Below are the records; copy exactly the stretch from the line containing "You are a GUI" through the line containing "The width and", both ends included, and nothing else.

- _Entries provided_
* * * * *

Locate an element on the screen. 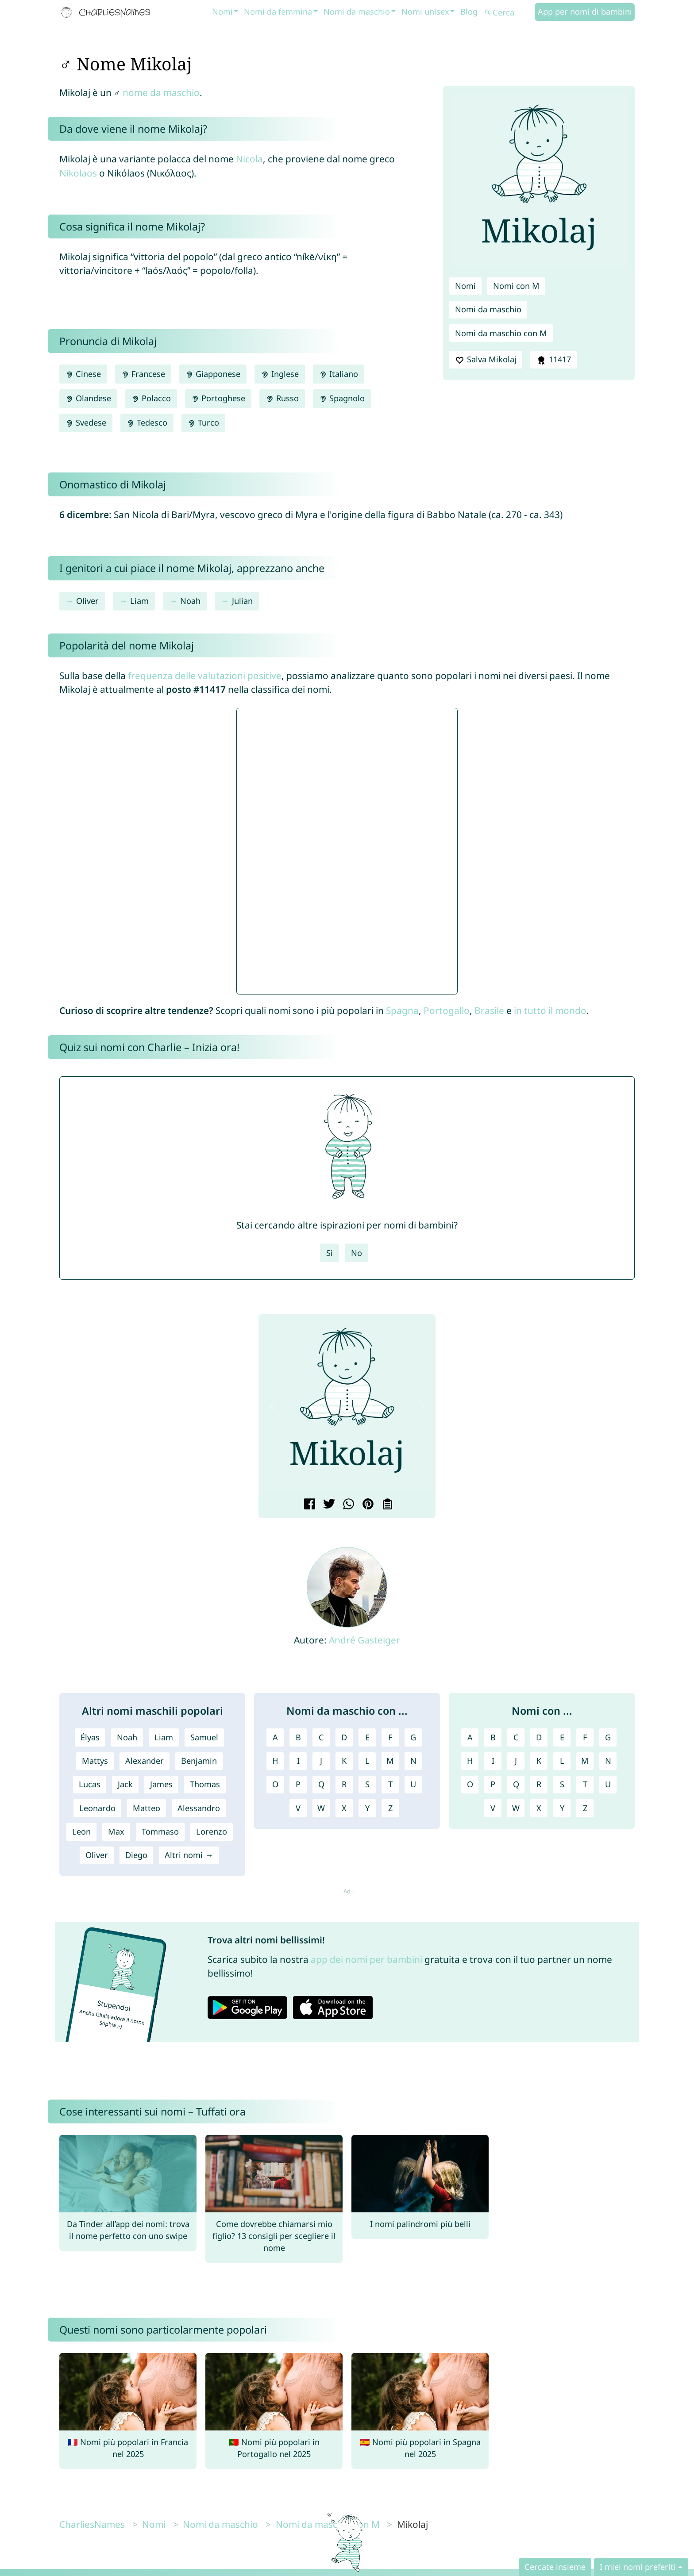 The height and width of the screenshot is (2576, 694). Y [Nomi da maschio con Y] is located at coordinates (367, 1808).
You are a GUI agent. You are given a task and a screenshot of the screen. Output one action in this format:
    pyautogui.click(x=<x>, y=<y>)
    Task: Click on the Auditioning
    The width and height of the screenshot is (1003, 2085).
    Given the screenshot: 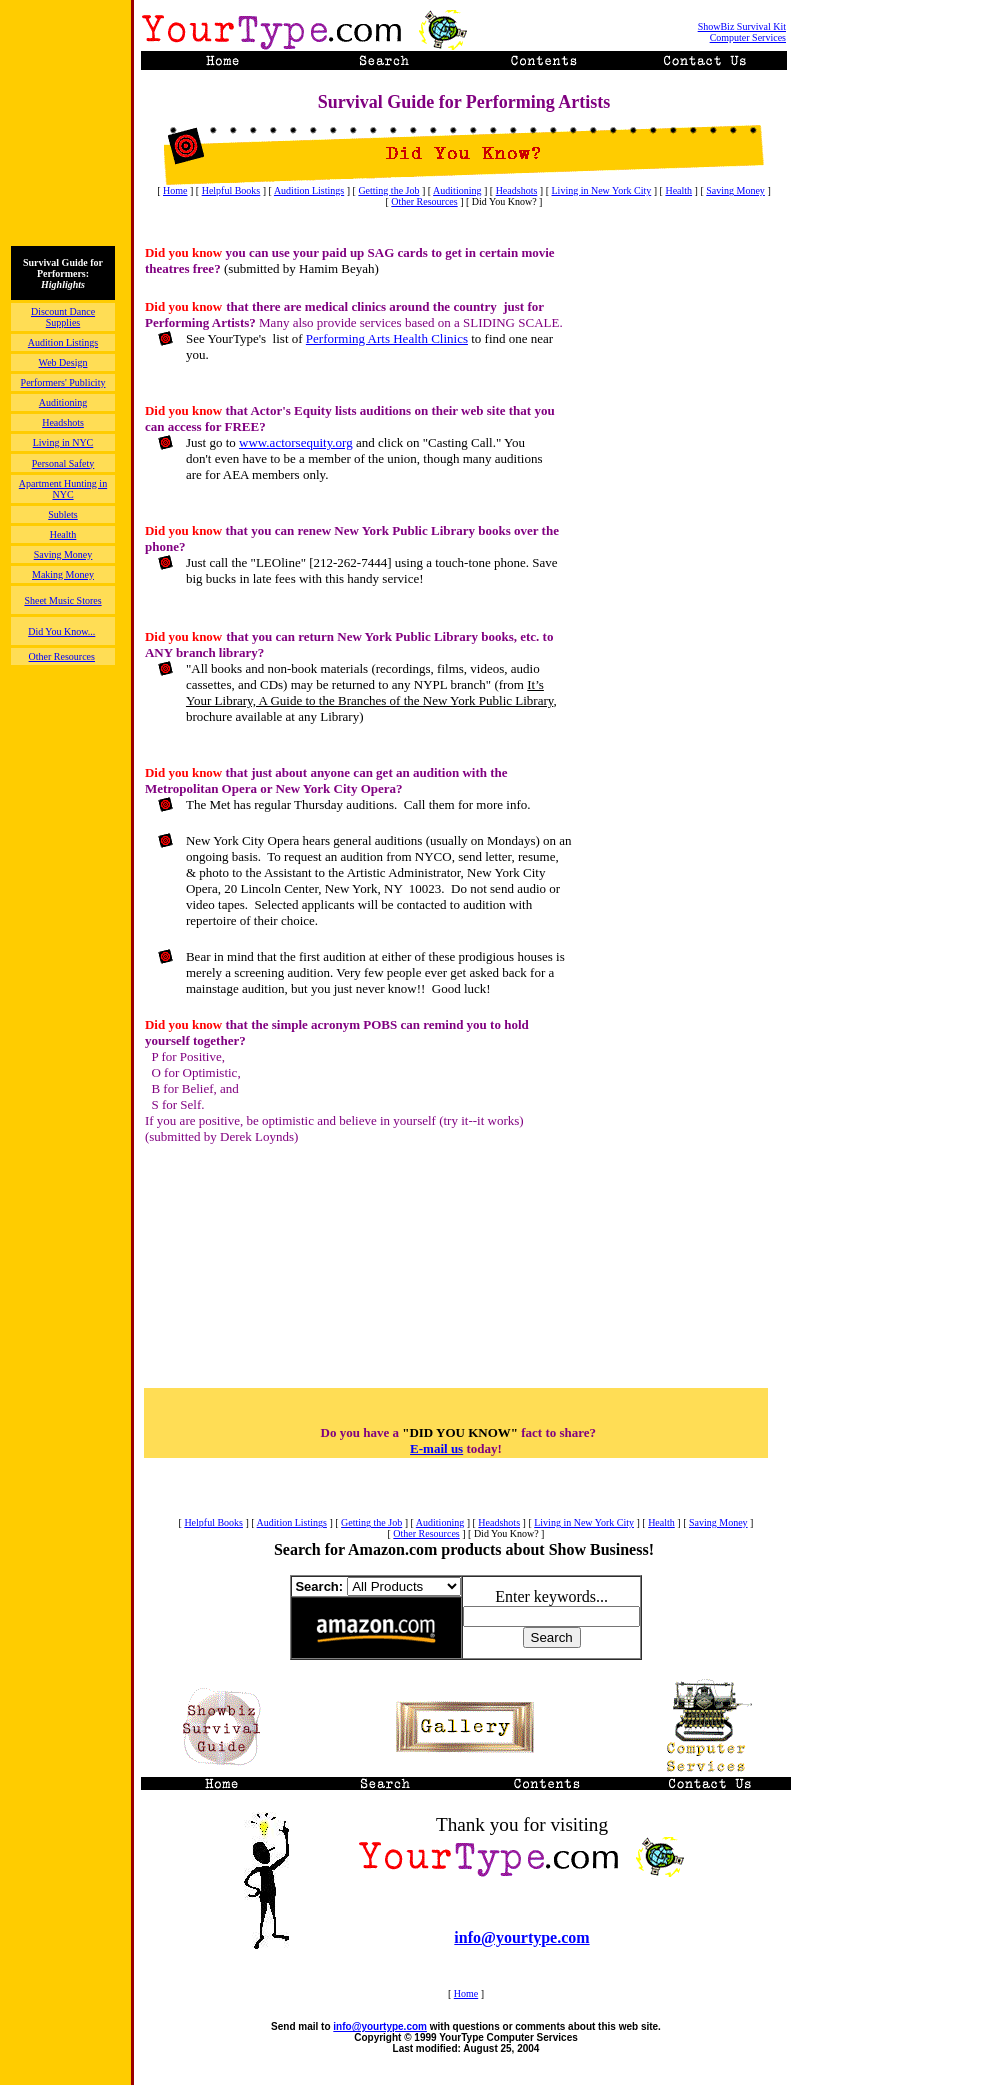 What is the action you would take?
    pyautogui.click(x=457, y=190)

* * * * *

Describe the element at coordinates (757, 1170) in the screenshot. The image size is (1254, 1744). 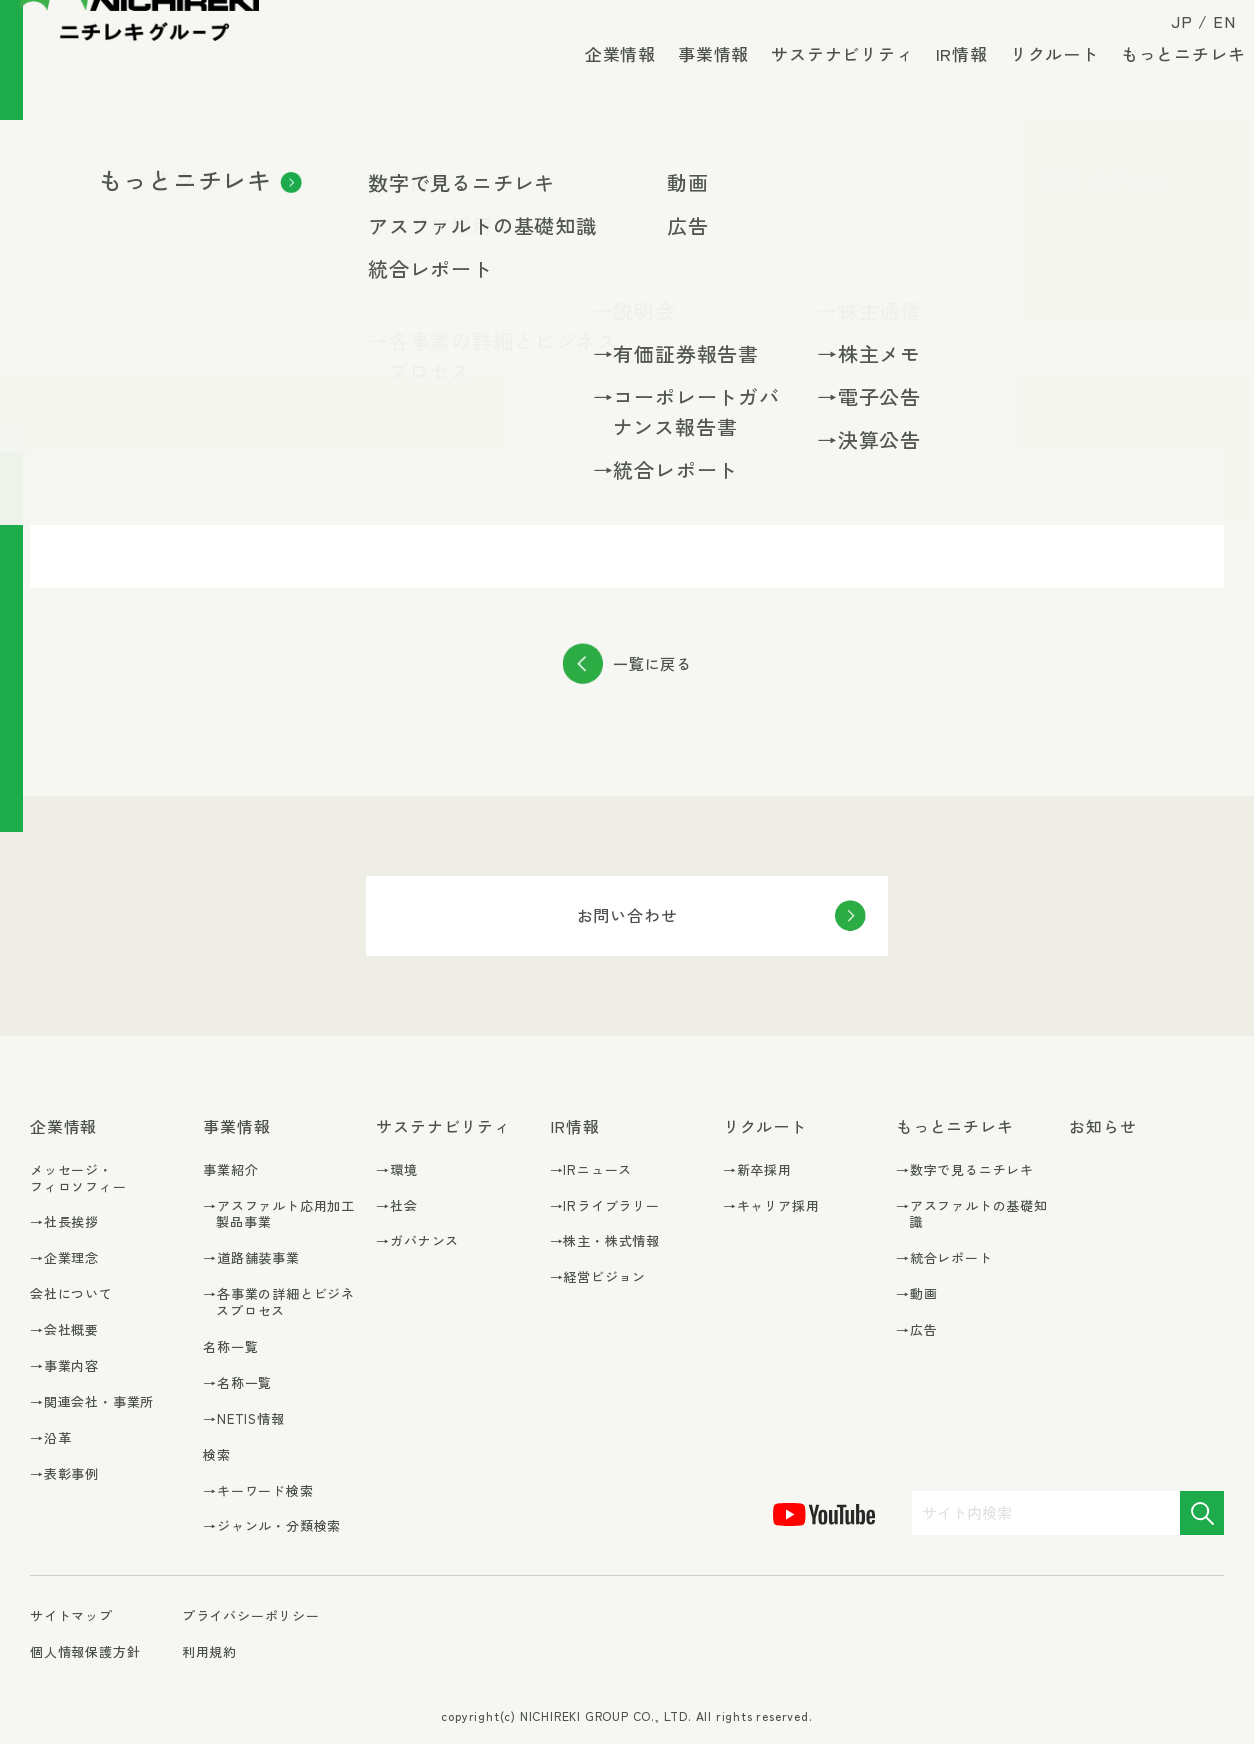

* * * * *

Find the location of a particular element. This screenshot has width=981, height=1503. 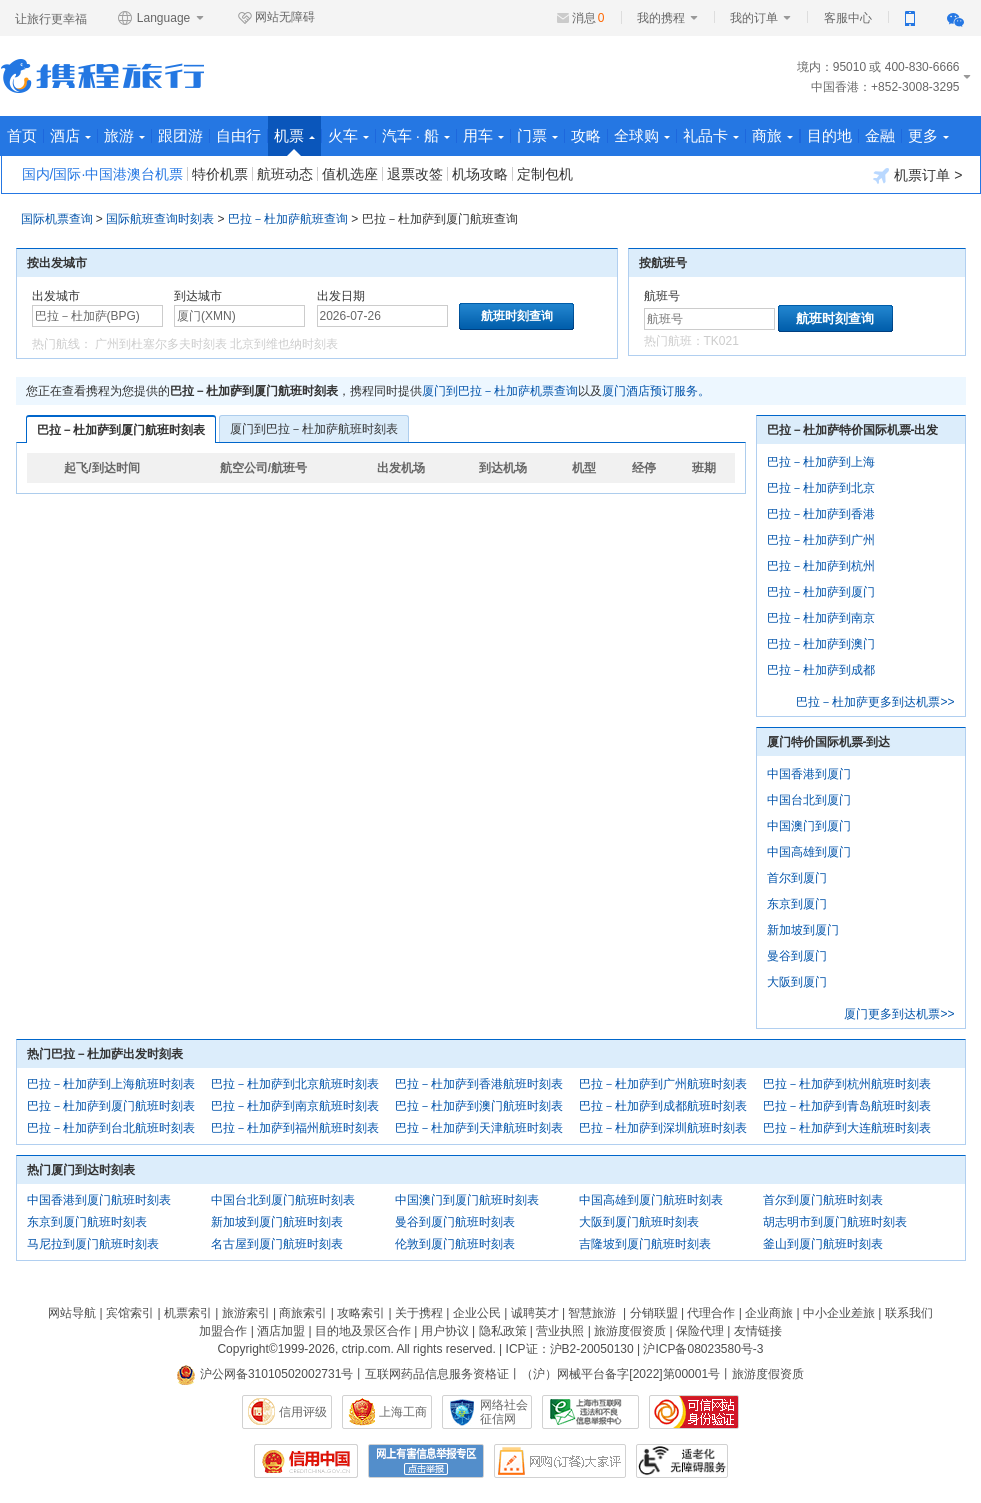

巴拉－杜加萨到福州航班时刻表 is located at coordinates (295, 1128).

* * * * *

- _Final answer_
You are a GUI agent. You are given a task and a screenshot of the screen. Output one action in this format:
    pyautogui.click(x=<x>, y=<y>)
    Task: Click on the Auditioning
    The width and height of the screenshot is (1003, 2085).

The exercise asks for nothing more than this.